Exercise prompt –
With the images excluded, set down every line of the listing below exactly.

Provided records –
****************************************

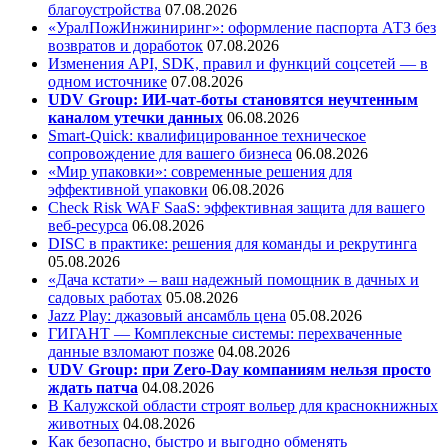
благоустройства
07.08.2026
«УралПожИнжиниринг»: оформление паспорта АТЗ без
возвратов и доработок
07.08.2026
Изменения API, SDK, правил и функций соцсетей — в
одном источнике
07.08.2026
UDV Group: ИИ-чат-боты становятся неучтенным
каналом утечки данных
06.08.2026
Smart-Quick: квалифицированное техническое
сопровождение для вашего бизнеса
06.08.2026
«Мир упаковки»: современные решения для
эффективной упаковки
06.08.2026
Check Risk WAF SaaS: эффективная защита для вашего
веб-ресурса
06.08.2026
DISC в практике: решения для команды и рекрутинга
05.08.2026
«Дача кстати» – ваш надежный помощник в дачных и
садовых работах
05.08.2026
Jazz Play:
джазовый ансамбль цена
05.08.2026
ГИГАНТ — Комплексные системы: перехваченные
данные взломают позже
04.08.2026
UDV Group: при Zero-Day компаниям нельзя просто
ждать патча
04.08.2026
В Калужской области строят вольер для краснокнижных
животных
04.08.2026
Как безопасно, быстро и выгодно обменять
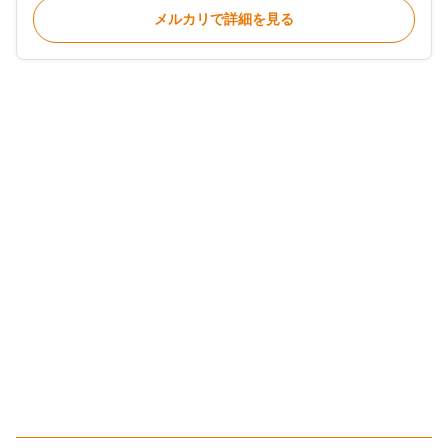
メルカリで詳細を見る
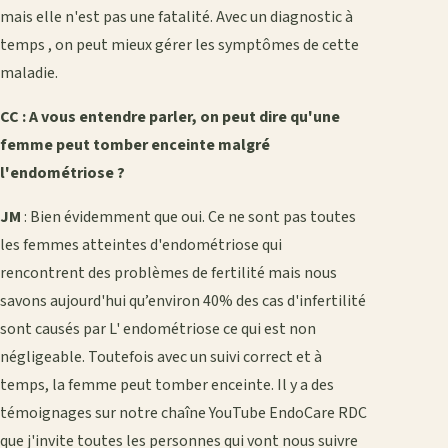
mais elle n'est pas une fatalité. Avec un diagnostic à
temps , on peut mieux gérer les symptômes de cette
maladie.
CC : A vous entendre parler, on peut dire qu'une
femme peut tomber enceinte malgré
l'endométriose ?
JM
: Bien évidemment que oui. Ce ne sont pas toutes
les femmes atteintes d'endométriose qui
rencontrent des problèmes de fertilité mais nous
savons aujourd'hui qu’environ 40% des cas d'infertilité
sont causés par L' endométriose ce qui est non
négligeable. Toutefois avec un suivi correct et à
temps, la femme peut tomber enceinte. Il y a des
témoignages sur notre chaîne YouTube EndoCare RDC
que j'invite toutes les personnes qui vont nous suivre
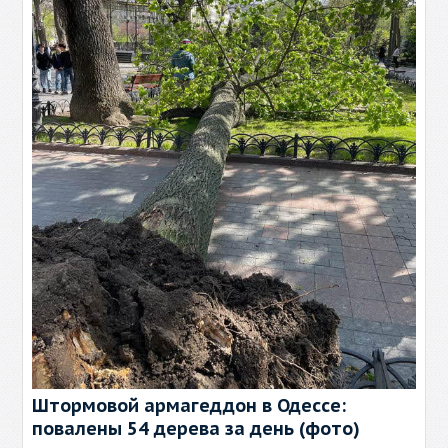
Штормовой армагеддон в Одессе:
повалены 54 дерева за день (фото)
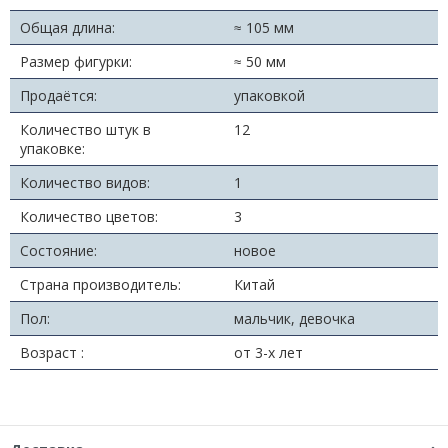
Общая длина:
≈ 105 мм
Размер фигурки:
≈ 50 мм
Продаётся:
упаковкой
Количество штук в
12
упаковке:
Количество видов:
1
Количество цветов:
3
Состояние:
новое
Страна производитель:
Китай
Пол:
мальчик, девочка
Возраст :
от 3-х лет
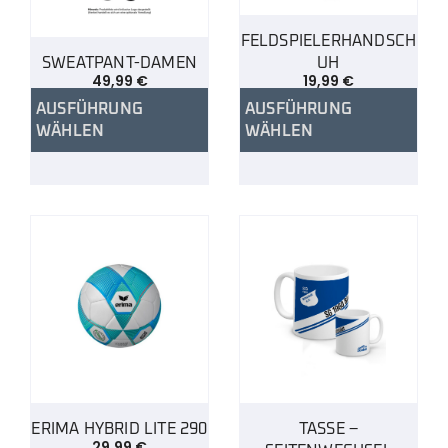
FELDSPIELERHANDSCH
SWEATPANT-DAMEN
UH
49,99
€
19,99
€
AUSFÜHRUNG
AUSFÜHRUNG
WÄHLEN
WÄHLEN
ERIMA HYBRID LITE 290
TASSE –
29,99
€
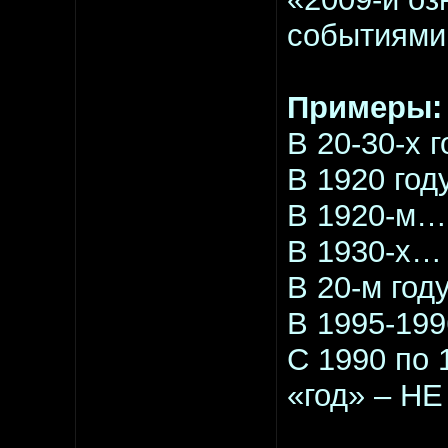
событиям
Примеры:
В 20-30-х г
В 1920 году
В 1920-м…
В 1930-х…
В 20-м год
В 1995-1996
С 1990 по 
«год» – НЕ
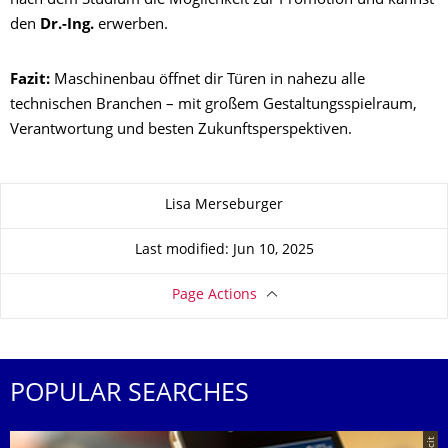
nach dem Studium die Möglichkeit zur Promotion und kannst
den
Dr.-Ing.
erwerben.
Fazit:
Maschinenbau öffnet dir Türen in nahezu alle
technischen Branchen – mit großem Gestaltungsspielraum,
Verantwortung und besten Zukunftsperspektiven.
About this page
Lisa Merseburger
Last modified: Jun 10, 2025
Page Actions
POPULAR SEARCHES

****************************************

Solution to the problem –
благоустройства
07.08.2026
«УралПожИнжиниринг»: оформление паспорта АТЗ без
возвратов и доработок
07.08.2026
Изменения API, SDK, правил и функций соцсетей — в
одном источнике
07.08.2026
UDV Group: ИИ-чат-боты становятся неучтенным
каналом утечки данных
06.08.2026
Smart-Quick: квалифицированное техническое
сопровождение для вашего бизнеса
06.08.2026
«Мир упаковки»: современные решения для
эффективной упаковки
06.08.2026
Check Risk WAF SaaS: эффективная защита для вашего
веб-ресурса
06.08.2026
DISC в практике: решения для команды и рекрутинга
05.08.2026
«Дача кстати» – ваш надежный помощник в дачных и
садовых работах
05.08.2026
Jazz Play:
джазовый ансамбль цена
05.08.2026
ГИГАНТ — Комплексные системы: перехваченные
данные взломают позже
04.08.2026
UDV Group: при Zero-Day компаниям нельзя просто
ждать патча
04.08.2026
В Калужской области строят вольер для краснокнижных
животных
04.08.2026
Как безопасно, быстро и выгодно обменять
メルカリで詳細を見る
mais elle n'est pas une fatalité. Avec un diagnostic à
temps , on peut mieux gérer les symptômes de cette
maladie.
CC : A vous entendre parler, on peut dire qu'une
femme peut tomber enceinte malgré
l'endométriose ?
JM
: Bien évidemment que oui. Ce ne sont pas toutes
les femmes atteintes d'endométriose qui
rencontrent des problèmes de fertilité mais nous
savons aujourd'hui qu’environ 40% des cas d'infertilité
sont causés par L' endométriose ce qui est non
négligeable. Toutefois avec un suivi correct et à
temps, la femme peut tomber enceinte. Il y a des
témoignages sur notre chaîne YouTube EndoCare RDC
que j'invite toutes les personnes qui vont nous suivre
Штормовой армагеддон в Одессе:
повалены 54 дерева за день (фото)
Общая длина:
≈ 105 мм
Размер фигурки:
≈ 50 мм
Продаётся:
упаковкой
Количество штук в
12
упаковке:
Количество видов:
1
Количество цветов:
3
Состояние:
новое
Страна производитель:
Китай
Пол:
мальчик, девочка
Возраст :
от 3-х лет
FELDSPIELERHANDSCH
SWEATPANT-DAMEN
UH
49,99
€
19,99
€
AUSFÜHRUNG
AUSFÜHRUNG
WÄHLEN
WÄHLEN
ERIMA HYBRID LITE 290
TASSE –
29,99
€
событиям
Примеры:
В 20-30-х г
В 1920 году
В 1920-м…
В 1930-х…
В 20-м год
В 1995-1996
С 1990 по 
«год» – НЕ
nach dem Studium die Möglichkeit zur Promotion und kannst
den
Dr.-Ing.
erwerben.
Fazit:
Maschinenbau öffnet dir Türen in nahezu alle
technischen Branchen – mit großem Gestaltungsspielraum,
Verantwortung und besten Zukunftsperspektiven.
About this page
Lisa Merseburger
Last modified: Jun 10, 2025
Page Actions
POPULAR SEARCHES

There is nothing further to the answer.